On peut lui reconnaitre un tempérament violent, destructeur, mais elle voit bien comment d'autres ont pu être sauvé. Axel a rencontré l'amour, Van s'est barré de chez lui, Marluxia a préféré partir pour toujours et Demyx est heureux d'être libre dans la rue. Tous ont trouvé une voie dans laquelle s'engouffrer pour oublier ces regards de mépris. Mépris qui les a toujours suivi à la trace, quel que soit le lieu ou l'âge. Mais elle, elle ne s'en sort pas.

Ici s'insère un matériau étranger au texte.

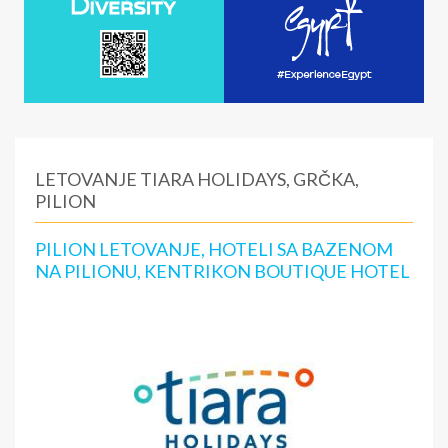
LETOVANJE TIARA HOLIDAYS, GRČKA,
PILION
PILION LETOVANJE, HOTELI SA BAZENOM
NA PILIONU, KENTRIKON BOUTIQUE HOTEL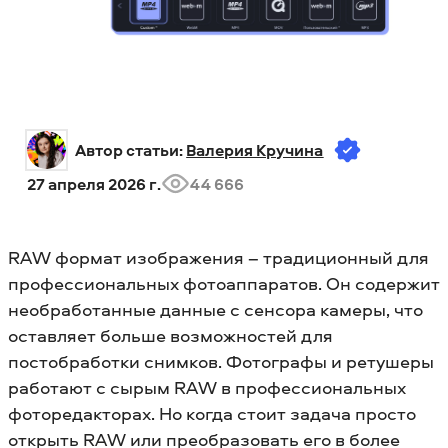
Автор статьи: 
Валерия Кручина
27 апреля 2026 г.
44 666
RAW формат изображения – традиционный для
профессиональных фотоаппаратов. Он содержит
необработанные данные с сенсора камеры, что
оставляет больше возможностей для
постобработки снимков. Фотографы и ретушеры
работают с сырым RAW в профессиональных
фоторедакторах. Но когда стоит задача просто
открыть RAW или преобразовать его в более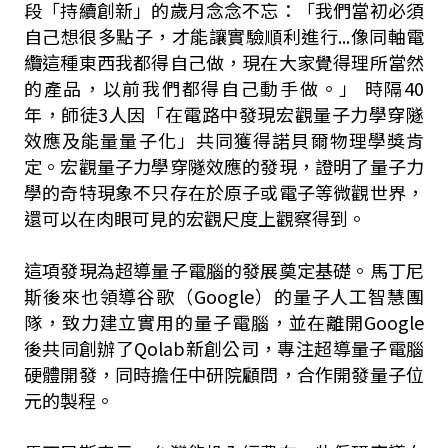
段「持續創新」的歲月念念不忘：「我們當初必須
自己想很多點子，才能讓實驗順利進行...像同軸電
纜這種東西我都得自己做，現在大家覺得理所當然
的產品，以前我們都得自己動手做。」 時隔40
年，師徒3人因「在電路中發現宏觀量子力學穿隧
效應及能量量子化」共同獲得諾貝爾物理學獎肯
定。宏觀量子力學穿隧效應的發現，證明了量子力
學的奇特現象不只存在於原子或電子等微觀世界，
還可以在肉眼可見的宏觀尺度上觀察得到。
這項發現為超導量子電腦的發展奠定基礎。馬丁尼
斯後來也領導谷歌（Google）的量子人工智慧團
隊，致力建立實用的量子電腦，並在離開Google
後共同創辦了Qolab新創公司，專注超導量子電腦
硬體開發，同時擔任中研院顧問，合作開發量子位
元的製程。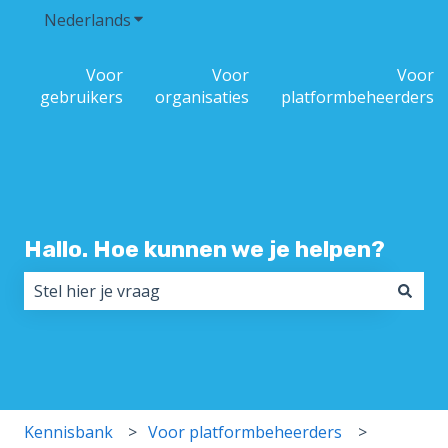
Nederlands
Submenu tonen voor vertalingen
Voor
Voor
Voor
gebruikers
organisaties
platformbeheerders
Hallo. Hoe kunnen we je helpen?
Er zijn geen suggesties want het zoekveld is leeg.
Kennisbank
Voor platformbeheerders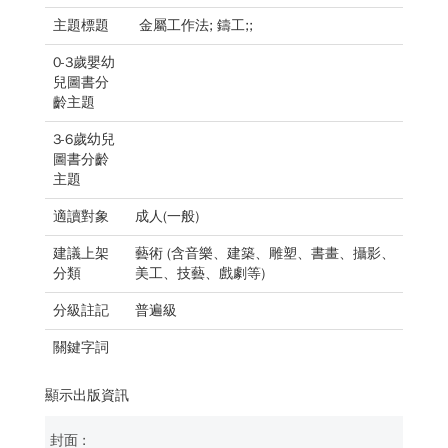
主題標題
金屬工作法; 鑄工;;
0-3歲嬰幼
兒圖書分
齡主題
3-6歲幼兒
圖書分齡
主題
適讀對象
成人(一般)
建議上架
藝術 (含音樂、建築、雕塑、書畫、攝影、
分類
美工、技藝、戲劇等)
分級註記
普遍級
關鍵字詞
顯示出版資訊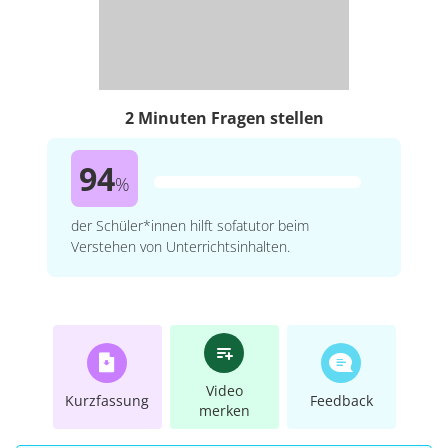
2 Minuten Fragen stellen
94
%
der Schüler*innen hilft sofatutor beim
Verstehen von Unterrichtsinhalten.
Video
Kurzfassung
Feedback
merken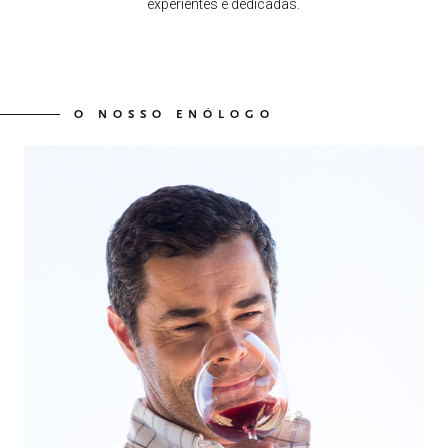
experientes e dedicadas.
O NOSSO ENÓLOGO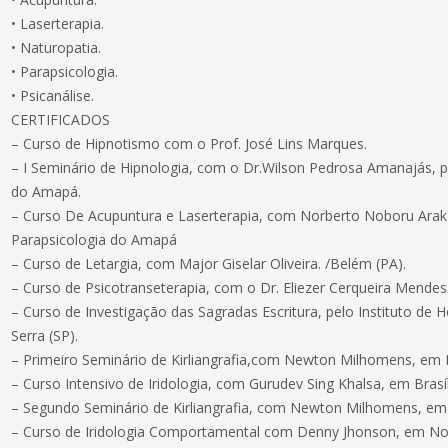
• Laserterapia.
• Naturopatia.
• Parapsicologia.
• Psicanálise.
CERTIFICADOS
– Curso de Hipnotismo com o Prof. José Lins Marques.
– I Seminário de Hipnologia, com o Dr.Wilson Pedrosa Amanajás, pe
do Amapá.
– Curso De Acupuntura e Laserterapia, com Norberto Noboru Araka
Parapsicologia do Amapá
– Curso de Letargia, com Major Giselar Oliveira. /Belém (PA).
– Curso de Psicotranseterapia, com o Dr. Eliezer Cerqueira Mendes. 
– Curso de Investigação das Sagradas Escritura, pelo Instituto de H
Serra (SP).
– Primeiro Seminário de Kirliangrafia,com Newton Milhomens, em
– Curso Intensivo de Iridologia, com Gurudev Sing Khalsa, em Brasíl
– Segundo Seminário de Kirliangrafia, com Newton Milhomens, em
– Curso de Iridologia Comportamental com Denny Jhonson, em Nova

Elle a voulu briser ses parents à l'image si parfaite. Les détruire, comme elle. Sa folie sadique n'est pas anodine. Peut-être même a-t-elle fait ça par amour, renforcer leur pureté via le mal qu'elle montre. Toujours est-il que pousser à bout ses parents a toujours été son but. C'est une psy, qu'elle n'a vu qu'une fois qui le lui a expliqué. Tendance anti-social : saccager comme on se sent saccagé. Reproduire extérieurement notre ressentir intérieur : le chaos et la violence. A ce moment là de l'entretien, elle est partie en claquant la porte, pour ne plus jamais y retourner. Elle s'en fout de pourquoi ou comment. Elle veut juste détruire ses chaines.

Parce que oui, aujourd'hui Larxene est lasse de tout ça. Oh, elle sera toujours une vilaine fille ! Mais elle n'est pas totalement noire, tout comme ses parents ne sont pas totalement blancs. Elle n'est pas un démon et ses parents ne sont pas des héros. Elle regarde la valise, posée contre la porte de la cuisine. Oui, il est temps de briser ce cercle vicieux. Mais pas avant une dernière vilénie, un dernier coup de poignard dans le dos. Là encore, elle ne sait pas si c'est par pur sadisme ou alors pour leur laisser une miette de gloire. Une dernière crasse qu'ils pourront brandir au monde pour montrer l'ingratitude de leur fille.

Larxene finit lentement sa cigarette, dernière bouffée de l'âme. Elle prend le stylo posé sur la table et écrit à la va-vite sur un carnet de post-it qui traine sur celle-ci.

Je m'en vais. Je suis enceinte.

A ses mots, en un réflexe, sa main se pose sur son ventre. Elle ne sait pas qui est le père et, sérieusement, elle s'en fout. Elle pourrait avorter, trop jeune pour avoir un môme. Immature, irréfléchie, irresponsable, idiote, salope, connasse et tout ce qui va avec. Oh, elle sait qu'avec sa dégaine toute de cuire et ses yeux d'eau où les hommes se noient, jamais les autres ne lui diront qu'elle sera une bonne mère. Et ils auront raison. Mais ce que le monde peut penser n'a aucune importance à ses yeux. Elle fera son maximum et c'est tout. Comme ça, le futur gosse saura que la vie n'est peut-être pas tout le temps hyper cool, mais que parfois elle en vaut la peine. Elle n'en fera ni un démon ni un héro, juste un être humain. Un être gris, comme elle est noir et ses parents blancs. Enfin, comme ils aiment le faire croire.

Larxene écrase sa cigarette sur le tas de cendre à terre. Dernière saloperie à nettoyer pour eux. Le reste ne s'effacera pas de toute manière. Rien n'effacera son geste. Elle attrape la poignet de la valise et, pour la première fois depuis très longtemps, elle part sans claquer la porte.